Nigeria’s Senate Discovers Irregularities In N1.1tn Investments In Financial Institutions By Government

Nigeria’s Senate said it has uncovered irregularities in the N1.1trillion invested in 2015 by the federal government in Crown Agents Bank and some other financial institutions in the country.

Crown Agents Bank is a United Kingdom (UK) regulated provider of wholesale Foreign Exchange and cross-border payment services connected across frontier and emerging markets. The Senate, in the 2015 Auditor-General of the Federation’s (AuGF) report adopted recently before proceeding on annual recess, accused the Accountant General of the Federation (AGF) of failing to present shares certificate to authenticate the genuineness of Federal government investments in Crown Agents Bank and financial institutions in Nigeria.
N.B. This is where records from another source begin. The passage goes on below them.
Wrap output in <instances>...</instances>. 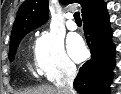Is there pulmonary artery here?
<instances>
[{"instance_id":"1","label":"pulmonary artery","mask_w":121,"mask_h":94,"mask_svg":"<svg viewBox=\"0 0 121 94\" xmlns=\"http://www.w3.org/2000/svg\"><path fill=\"white\" fill-rule=\"evenodd\" d=\"M67 22H66V26L69 30H76L77 25L73 19V14L72 13H68L67 14Z\"/></svg>"}]
</instances>
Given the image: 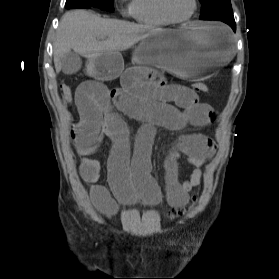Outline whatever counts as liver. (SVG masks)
I'll return each instance as SVG.
<instances>
[{
    "label": "liver",
    "instance_id": "1",
    "mask_svg": "<svg viewBox=\"0 0 279 279\" xmlns=\"http://www.w3.org/2000/svg\"><path fill=\"white\" fill-rule=\"evenodd\" d=\"M160 31L148 25L104 19L91 11H69L59 23L53 46L56 72L61 70V58L71 50L93 61L104 53L120 54Z\"/></svg>",
    "mask_w": 279,
    "mask_h": 279
}]
</instances>
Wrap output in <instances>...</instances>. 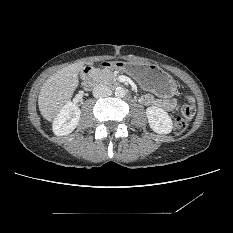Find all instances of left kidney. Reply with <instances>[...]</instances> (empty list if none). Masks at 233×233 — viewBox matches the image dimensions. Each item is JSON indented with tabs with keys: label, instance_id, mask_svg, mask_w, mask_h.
I'll list each match as a JSON object with an SVG mask.
<instances>
[{
	"label": "left kidney",
	"instance_id": "5707ae66",
	"mask_svg": "<svg viewBox=\"0 0 233 233\" xmlns=\"http://www.w3.org/2000/svg\"><path fill=\"white\" fill-rule=\"evenodd\" d=\"M146 115L150 128L158 134H168L172 131L173 123L168 113L162 108L148 107Z\"/></svg>",
	"mask_w": 233,
	"mask_h": 233
}]
</instances>
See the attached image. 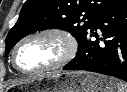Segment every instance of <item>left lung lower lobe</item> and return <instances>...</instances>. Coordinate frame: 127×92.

The irregularities as revealed in the Audit report, arose from the failure of the Accountant General of the Federation to provide share certificate to authenticate genuineness of N46 billion investment in 2015, and written authority for the disposal of the sum of N134.3 billion as the account into which the proceeds were credited was not provided for audit.
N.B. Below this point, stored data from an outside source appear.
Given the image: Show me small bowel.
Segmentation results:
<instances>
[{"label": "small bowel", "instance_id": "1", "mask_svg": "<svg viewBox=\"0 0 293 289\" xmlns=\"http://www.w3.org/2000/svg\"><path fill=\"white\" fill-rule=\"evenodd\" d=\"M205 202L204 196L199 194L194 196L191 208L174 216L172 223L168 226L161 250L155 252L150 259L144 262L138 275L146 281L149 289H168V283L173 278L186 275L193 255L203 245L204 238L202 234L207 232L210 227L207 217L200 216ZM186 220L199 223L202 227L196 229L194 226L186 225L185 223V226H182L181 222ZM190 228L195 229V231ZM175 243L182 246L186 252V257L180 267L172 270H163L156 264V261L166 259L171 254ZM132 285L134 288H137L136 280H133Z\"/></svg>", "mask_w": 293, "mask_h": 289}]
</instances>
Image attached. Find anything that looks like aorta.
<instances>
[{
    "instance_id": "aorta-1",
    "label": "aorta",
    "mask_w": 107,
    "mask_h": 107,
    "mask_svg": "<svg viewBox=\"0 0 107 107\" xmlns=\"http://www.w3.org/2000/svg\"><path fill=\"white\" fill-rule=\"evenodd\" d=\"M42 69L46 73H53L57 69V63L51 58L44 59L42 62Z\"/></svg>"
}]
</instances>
The report also stated that there were no additional investments in the power sector during the year under review, as against N547.8 billion being opening balance in the National Integrated Power Projet (NIPP) at the beginning of 2015. According to the Audit Report, Crown Agents disposed off investment totaling N3 billion while additional investments amounting to N439.7 billion were also acquired during the year under review without documentary evidence.

While the account where the proceeds of the disposal of the sum of N3 billion credited was not provided for audit confirmation, the report further revealed that about N239 billion investment was an overcast recorded in the 2014 investment. The AuGF in the subsequent query issued to the AGF which was adopted by the Senate read in part:

“It was observed that the federal government of Nigeria had additional investment in the sum of N46.3 billion and total disposal of investment of N134.3 billion as at year ended, 2015. The shares certificate to authenticate the genuineness of the additional investment of N46.3 billion were not Produce for audit.
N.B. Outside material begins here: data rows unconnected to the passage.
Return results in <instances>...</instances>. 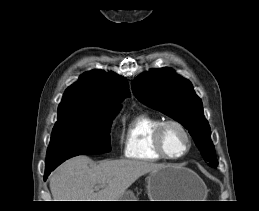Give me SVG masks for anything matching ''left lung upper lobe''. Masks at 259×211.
Returning a JSON list of instances; mask_svg holds the SVG:
<instances>
[{
  "instance_id": "5c2ea615",
  "label": "left lung upper lobe",
  "mask_w": 259,
  "mask_h": 211,
  "mask_svg": "<svg viewBox=\"0 0 259 211\" xmlns=\"http://www.w3.org/2000/svg\"><path fill=\"white\" fill-rule=\"evenodd\" d=\"M131 86L143 103L180 122L193 137L203 158L216 168L210 126L204 117L201 99L189 81L170 68H161L142 74Z\"/></svg>"
}]
</instances>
“Also, there was no written authority for the disposal of the sum of N134.3 billion as the account into which the proceeds were credited was not provided for audit confirmation. There were no additional investments in the power sector during the year under review as against the N547 billion being opening balance of investment in the National Integrated Power Projet (NIPP) at the beginning of 2015.

“The Accountant-General of the Federation was required by the Auditor-General to provide the authorities for all the additional and disposal of investment during the year under review and provide the share certificate of all the additional investment for audit verification.”

The Office of the Accountant General of the Federation, in its response, however, stated that “the investment of N10 billion and N16.8 billion in Nigeria Bulk Electricity Trading Plc and Galaxy Backbone Plc, respectively, did not occur in year 2015 but were investment omitted from previous statement while the investment of N20 billion in Development Bank of Nigeria was a new Federal government of Nigeria Investment.

“The additional investment of N160 million in Infrastructure Bank was as a result of the subscription of Right Issue declared by the Bank.”

The Senate Committee on Public Accounts chaired by Senator Mathew Urhoghide, which presented the Audit report to Senate at plenary claimed it rejected the explanation of the Accountant-General of the Federation as he was unable to produce the share certificate of the said investment in the financial institutions. Based on the committee’s presentation, the Senate after adopting the report thereafter ordered the office of the Accountant General of the Federation to provide share certificate to the Auditor-General of the Federation for Audit within 60 days.